30. Dua Anak Panah

91 15 5
                                    

Hehe, enjoy this chapter 🥂

Hehe, enjoy this chapter 🥂

Ups! Gambar ini tidak mengikuti Pedoman Konten kami. Untuk melanjutkan publikasi, hapuslah gambar ini atau unggah gambar lain.

-oOo-

"TSABITA? Kok kamu di sini?" Mata Ihatra membulat kaget.

Tsabita sendiri nyaris melompat ketika melihat Ihatra, yang dengan dandanan super misterius, ikut mengantre di tengah gelombang pembeli yang padat dan panas ini.

"Yat, buruan!" Terdengar suara Jayden, muncul tenggelam di antara kerumunan.

"Bentar―" Ihatra menatap Jayden, lalu berpaling pada Tsabita, tidak begitu tahu harus bagaimana. "Nanti, kita ketemu di luar ...," ujarnya sekenanya, kemudian ledakan antusiasme para pengunjung di tenda semakin menjadi. Ihatra menekan topinya hingga menutup wajah, kemudian membiarkan tubuhnya diseret oleh seseorang―sudah pasti itu Jayden―untuk segera menyingkir dari kerumunan.

Tsabita, yang terimpit di tengah penduduk yang mendorong-dorong, melihat pria itu menjauh, kemudian memutuskan untuk menyelesaikan urusannya dahulu.

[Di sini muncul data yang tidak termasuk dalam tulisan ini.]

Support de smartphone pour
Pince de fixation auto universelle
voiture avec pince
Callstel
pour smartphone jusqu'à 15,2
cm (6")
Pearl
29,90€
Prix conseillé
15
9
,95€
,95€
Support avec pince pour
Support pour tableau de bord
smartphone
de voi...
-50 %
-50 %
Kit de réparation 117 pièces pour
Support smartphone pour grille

"Dua lagi, Bit," seru Bu Ningsih.

Tsabita, yang berdiri bersama Bu Ningsih di balik konter pemesanan, dengan cekatan menyambar dua anak panah dari atas meja, merogoh lintingan jimat keberuntungan berisi nomor undian yang disimpan dalam laci, kemudian mengikat tali kepang di ujung kertas pada batang anak panah. Sepasang wisatawan pria dan wanita muda yang menunggu di hadapannya menyerahkan sejumlah uang, lalu menerima busur panah itu dengan senang hati.

Bu Ningsih mengingatkan para pembeli dengan antusias, "Pembacaaan undian dimulai jam sepuluh nanti. Nomornya jangan sampai hilang, ya! At ten p.m, Sir and Ma'am! Please come! Come! Come! Wait close the stage! Don't forget the number!" Para wisatawan bule tertawa dan manggut-manggut sambil keluar dari tenda.

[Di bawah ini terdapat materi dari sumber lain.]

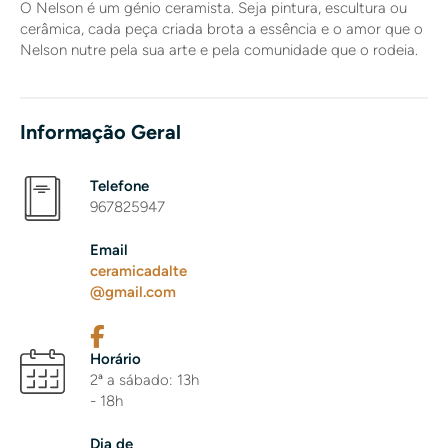
O Nelson é um génio ceramista. Seja pintura, escultura ou
cerâmica, cada peça criada brota a essência e o amor que o
Nelson nutre pela sua arte e pela comunidade que o rodeia.
Informação Geral
Telefone
967825947
Email
ceramicadalte
@gmail.com
Horário
2ª a sábado: 13h
- 18h
Dia de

Sekitar tiga puluh menit kemudian, pengunjung betul-betul habis, begitu juga dengan anak panah di meja pemesanan yang ludes begitu saja. Bu Ningsih pergi ke balik tenda untuk mengambil minum, sementara Tsabita membetulkan tatanan rambutnya yang disanggul rapi di bawah kepala, kemudian meluruskan kebaya marunnya yang agak kusut dengan tangan. Malam ini dia mengenakan riasan dengan nuansa cokelat yang memberi kesan tegas dan elegan di wajah. Selepas menghela napas lelah, dia menyeka leher dengan punggung tangan.

"Capek, Bit?" tanya Bu Ningsih yang muncul dari belakang kios sambil menyodorkan air mineral. Tsabita menyambut dan meneguk sedikit isinya, lalu menggeleng sopan.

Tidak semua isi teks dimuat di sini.